The problem
Each record below should appear again exactly as written.

The data
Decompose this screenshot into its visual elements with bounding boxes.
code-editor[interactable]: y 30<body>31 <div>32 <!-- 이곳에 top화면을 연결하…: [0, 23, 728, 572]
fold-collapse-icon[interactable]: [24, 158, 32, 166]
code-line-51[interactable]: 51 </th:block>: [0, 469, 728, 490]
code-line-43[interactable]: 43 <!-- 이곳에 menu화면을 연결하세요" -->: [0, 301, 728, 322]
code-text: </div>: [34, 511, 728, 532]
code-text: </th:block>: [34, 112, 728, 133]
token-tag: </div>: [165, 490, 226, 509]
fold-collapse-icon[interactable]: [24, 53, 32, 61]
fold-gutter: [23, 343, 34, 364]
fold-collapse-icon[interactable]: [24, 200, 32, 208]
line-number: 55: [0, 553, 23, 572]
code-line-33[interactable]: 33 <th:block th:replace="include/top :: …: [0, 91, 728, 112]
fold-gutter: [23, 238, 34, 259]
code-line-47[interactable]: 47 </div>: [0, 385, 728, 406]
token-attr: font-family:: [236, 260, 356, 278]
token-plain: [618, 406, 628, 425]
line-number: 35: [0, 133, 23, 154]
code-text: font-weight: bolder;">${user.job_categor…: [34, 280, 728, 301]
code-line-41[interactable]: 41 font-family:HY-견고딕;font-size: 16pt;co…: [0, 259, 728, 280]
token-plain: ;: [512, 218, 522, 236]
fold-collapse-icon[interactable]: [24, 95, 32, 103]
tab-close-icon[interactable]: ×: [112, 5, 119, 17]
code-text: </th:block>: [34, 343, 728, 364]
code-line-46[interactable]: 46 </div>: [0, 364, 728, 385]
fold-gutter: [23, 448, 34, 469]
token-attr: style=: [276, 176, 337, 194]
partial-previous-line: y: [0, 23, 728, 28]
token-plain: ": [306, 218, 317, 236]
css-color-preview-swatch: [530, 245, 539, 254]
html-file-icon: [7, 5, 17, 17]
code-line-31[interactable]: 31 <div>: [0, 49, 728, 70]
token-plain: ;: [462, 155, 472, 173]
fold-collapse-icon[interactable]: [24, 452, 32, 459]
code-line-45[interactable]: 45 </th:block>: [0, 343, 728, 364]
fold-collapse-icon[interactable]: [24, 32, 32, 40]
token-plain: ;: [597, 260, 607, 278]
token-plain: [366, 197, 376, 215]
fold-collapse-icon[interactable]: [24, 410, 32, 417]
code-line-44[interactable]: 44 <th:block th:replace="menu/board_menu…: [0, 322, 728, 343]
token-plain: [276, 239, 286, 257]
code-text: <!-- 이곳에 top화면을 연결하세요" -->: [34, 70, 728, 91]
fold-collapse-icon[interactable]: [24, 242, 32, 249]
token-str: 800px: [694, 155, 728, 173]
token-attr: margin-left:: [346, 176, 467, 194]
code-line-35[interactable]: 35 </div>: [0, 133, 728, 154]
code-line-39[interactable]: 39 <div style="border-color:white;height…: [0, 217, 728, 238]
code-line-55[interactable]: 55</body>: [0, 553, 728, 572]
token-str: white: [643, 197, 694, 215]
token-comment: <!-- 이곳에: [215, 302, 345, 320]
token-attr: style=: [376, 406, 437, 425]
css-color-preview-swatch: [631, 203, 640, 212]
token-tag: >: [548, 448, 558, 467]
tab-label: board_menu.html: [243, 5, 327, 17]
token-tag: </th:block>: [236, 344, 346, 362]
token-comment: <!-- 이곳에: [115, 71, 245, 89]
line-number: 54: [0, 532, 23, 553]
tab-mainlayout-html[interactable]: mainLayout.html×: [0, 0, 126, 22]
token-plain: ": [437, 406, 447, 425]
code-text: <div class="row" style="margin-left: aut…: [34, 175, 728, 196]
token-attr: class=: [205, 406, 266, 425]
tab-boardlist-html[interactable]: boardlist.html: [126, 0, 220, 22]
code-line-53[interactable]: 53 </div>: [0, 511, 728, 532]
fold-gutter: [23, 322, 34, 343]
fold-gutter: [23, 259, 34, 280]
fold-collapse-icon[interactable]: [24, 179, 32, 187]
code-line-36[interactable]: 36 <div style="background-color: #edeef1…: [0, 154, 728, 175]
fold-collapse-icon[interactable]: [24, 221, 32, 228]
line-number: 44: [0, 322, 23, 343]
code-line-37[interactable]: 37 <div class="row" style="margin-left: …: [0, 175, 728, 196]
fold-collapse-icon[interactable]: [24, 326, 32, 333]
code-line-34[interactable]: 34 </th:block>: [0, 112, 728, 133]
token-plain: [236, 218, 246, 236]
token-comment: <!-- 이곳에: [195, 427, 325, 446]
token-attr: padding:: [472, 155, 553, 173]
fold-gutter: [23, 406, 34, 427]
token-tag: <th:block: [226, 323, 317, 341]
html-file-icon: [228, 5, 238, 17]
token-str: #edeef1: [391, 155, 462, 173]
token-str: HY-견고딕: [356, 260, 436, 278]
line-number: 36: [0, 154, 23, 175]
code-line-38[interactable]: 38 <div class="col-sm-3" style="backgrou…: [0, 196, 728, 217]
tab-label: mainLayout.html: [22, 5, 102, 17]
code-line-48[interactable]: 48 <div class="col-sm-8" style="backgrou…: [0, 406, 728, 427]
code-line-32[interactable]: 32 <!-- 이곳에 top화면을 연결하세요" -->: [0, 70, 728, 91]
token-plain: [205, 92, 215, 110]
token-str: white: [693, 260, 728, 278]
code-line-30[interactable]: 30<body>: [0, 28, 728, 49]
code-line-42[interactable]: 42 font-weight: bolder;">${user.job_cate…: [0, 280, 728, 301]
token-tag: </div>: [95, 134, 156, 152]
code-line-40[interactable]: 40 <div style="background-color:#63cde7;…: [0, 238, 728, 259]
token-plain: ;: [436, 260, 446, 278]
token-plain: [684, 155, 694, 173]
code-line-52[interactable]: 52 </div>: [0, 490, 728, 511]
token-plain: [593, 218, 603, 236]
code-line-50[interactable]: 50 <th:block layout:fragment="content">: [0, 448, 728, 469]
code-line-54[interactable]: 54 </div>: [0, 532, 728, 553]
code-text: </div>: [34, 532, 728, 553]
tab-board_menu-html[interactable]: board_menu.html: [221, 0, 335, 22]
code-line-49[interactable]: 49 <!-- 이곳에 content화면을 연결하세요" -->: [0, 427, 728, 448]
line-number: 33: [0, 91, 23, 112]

Response
Decompose this screenshot into its visual elements with bounding boxes.
code-editor[interactable]: y 30<body>31 <div>32 <!-- 이곳에 top화면을 연결하…: [0, 23, 728, 572]
fold-collapse-icon[interactable]: [24, 158, 32, 166]
code-line-51[interactable]: 51 </th:block>: [0, 469, 728, 490]
code-line-43[interactable]: 43 <!-- 이곳에 menu화면을 연결하세요" -->: [0, 301, 728, 322]
code-text: </div>: [34, 511, 728, 532]
code-text: </th:block>: [34, 112, 728, 133]
token-tag: </div>: [165, 490, 226, 509]
fold-collapse-icon[interactable]: [24, 53, 32, 61]
fold-gutter: [23, 343, 34, 364]
fold-collapse-icon[interactable]: [24, 200, 32, 208]
line-number: 55: [0, 553, 23, 572]
code-line-33[interactable]: 33 <th:block th:replace="include/top :: …: [0, 91, 728, 112]
fold-gutter: [23, 238, 34, 259]
code-line-47[interactable]: 47 </div>: [0, 385, 728, 406]
token-attr: font-family:: [236, 260, 356, 278]
token-plain: [618, 406, 628, 425]
line-number: 35: [0, 133, 23, 154]
code-text: font-weight: bolder;">${user.job_categor…: [34, 280, 728, 301]
code-line-41[interactable]: 41 font-family:HY-견고딕;font-size: 16pt;co…: [0, 259, 728, 280]
token-plain: ;: [512, 218, 522, 236]
fold-collapse-icon[interactable]: [24, 95, 32, 103]
tab-close-icon[interactable]: ×: [112, 5, 119, 17]
code-text: </th:block>: [34, 343, 728, 364]
code-line-46[interactable]: 46 </div>: [0, 364, 728, 385]
fold-gutter: [23, 448, 34, 469]
token-attr: style=: [276, 176, 337, 194]
partial-previous-line: y: [0, 23, 728, 28]
token-plain: ": [306, 218, 317, 236]
css-color-preview-swatch: [530, 245, 539, 254]
html-file-icon: [7, 5, 17, 17]
code-line-31[interactable]: 31 <div>: [0, 49, 728, 70]
token-plain: ;: [462, 155, 472, 173]
fold-collapse-icon[interactable]: [24, 452, 32, 459]
code-line-45[interactable]: 45 </th:block>: [0, 343, 728, 364]
fold-collapse-icon[interactable]: [24, 32, 32, 40]
token-plain: ;: [597, 260, 607, 278]
token-plain: [366, 197, 376, 215]
fold-collapse-icon[interactable]: [24, 410, 32, 417]
code-line-44[interactable]: 44 <th:block th:replace="menu/board_menu…: [0, 322, 728, 343]
token-plain: [276, 239, 286, 257]
code-text: <!-- 이곳에 top화면을 연결하세요" -->: [34, 70, 728, 91]
fold-collapse-icon[interactable]: [24, 242, 32, 249]
token-str: 800px: [694, 155, 728, 173]
token-attr: margin-left:: [346, 176, 467, 194]
code-line-35[interactable]: 35 </div>: [0, 133, 728, 154]
code-line-39[interactable]: 39 <div style="border-color:white;height…: [0, 217, 728, 238]
code-line-55[interactable]: 55</body>: [0, 553, 728, 572]
token-str: white: [643, 197, 694, 215]
token-comment: <!-- 이곳에: [215, 302, 345, 320]
token-attr: style=: [376, 406, 437, 425]
css-color-preview-swatch: [631, 203, 640, 212]
token-tag: >: [548, 448, 558, 467]
tab-label: board_menu.html: [243, 5, 327, 17]
token-tag: </th:block>: [236, 344, 346, 362]
token-comment: <!-- 이곳에: [115, 71, 245, 89]
line-number: 54: [0, 532, 23, 553]
tab-mainlayout-html[interactable]: mainLayout.html×: [0, 0, 126, 22]
token-plain: ": [437, 406, 447, 425]
code-text: <div class="row" style="margin-left: aut…: [34, 175, 728, 196]
token-attr: class=: [205, 406, 266, 425]
tab-boardlist-html[interactable]: boardlist.html: [126, 0, 220, 22]
code-line-53[interactable]: 53 </div>: [0, 511, 728, 532]
fold-gutter: [23, 322, 34, 343]
fold-gutter: [23, 259, 34, 280]
fold-collapse-icon[interactable]: [24, 179, 32, 187]
code-line-36[interactable]: 36 <div style="background-color: #edeef1…: [0, 154, 728, 175]
fold-collapse-icon[interactable]: [24, 221, 32, 228]
line-number: 44: [0, 322, 23, 343]
code-line-37[interactable]: 37 <div class="row" style="margin-left: …: [0, 175, 728, 196]
fold-collapse-icon[interactable]: [24, 326, 32, 333]
code-line-34[interactable]: 34 </th:block>: [0, 112, 728, 133]
token-plain: [236, 218, 246, 236]
token-comment: <!-- 이곳에: [195, 427, 325, 446]
token-attr: padding:: [472, 155, 553, 173]
fold-gutter: [23, 406, 34, 427]
token-tag: <th:block: [226, 323, 317, 341]
html-file-icon: [228, 5, 238, 17]
token-str: #edeef1: [391, 155, 462, 173]
token-str: HY-견고딕: [356, 260, 436, 278]
line-number: 36: [0, 154, 23, 175]
code-line-38[interactable]: 38 <div class="col-sm-3" style="backgrou…: [0, 196, 728, 217]
tab-label: mainLayout.html: [22, 5, 102, 17]
code-line-48[interactable]: 48 <div class="col-sm-8" style="backgrou…: [0, 406, 728, 427]
code-line-32[interactable]: 32 <!-- 이곳에 top화면을 연결하세요" -->: [0, 70, 728, 91]
token-plain: [205, 92, 215, 110]
token-str: white: [693, 260, 728, 278]
code-line-30[interactable]: 30<body>: [0, 28, 728, 49]
code-line-42[interactable]: 42 font-weight: bolder;">${user.job_cate…: [0, 280, 728, 301]
token-tag: </div>: [95, 134, 156, 152]
code-line-40[interactable]: 40 <div style="background-color:#63cde7;…: [0, 238, 728, 259]
token-plain: ;: [436, 260, 446, 278]
token-plain: [684, 155, 694, 173]
code-line-52[interactable]: 52 </div>: [0, 490, 728, 511]
token-plain: [593, 218, 603, 236]
code-line-50[interactable]: 50 <th:block layout:fragment="content">: [0, 448, 728, 469]
code-line-54[interactable]: 54 </div>: [0, 532, 728, 553]
code-text: </div>: [34, 532, 728, 553]
tab-board_menu-html[interactable]: board_menu.html: [221, 0, 335, 22]
code-line-49[interactable]: 49 <!-- 이곳에 content화면을 연결하세요" -->: [0, 427, 728, 448]
line-number: 33: [0, 91, 23, 112]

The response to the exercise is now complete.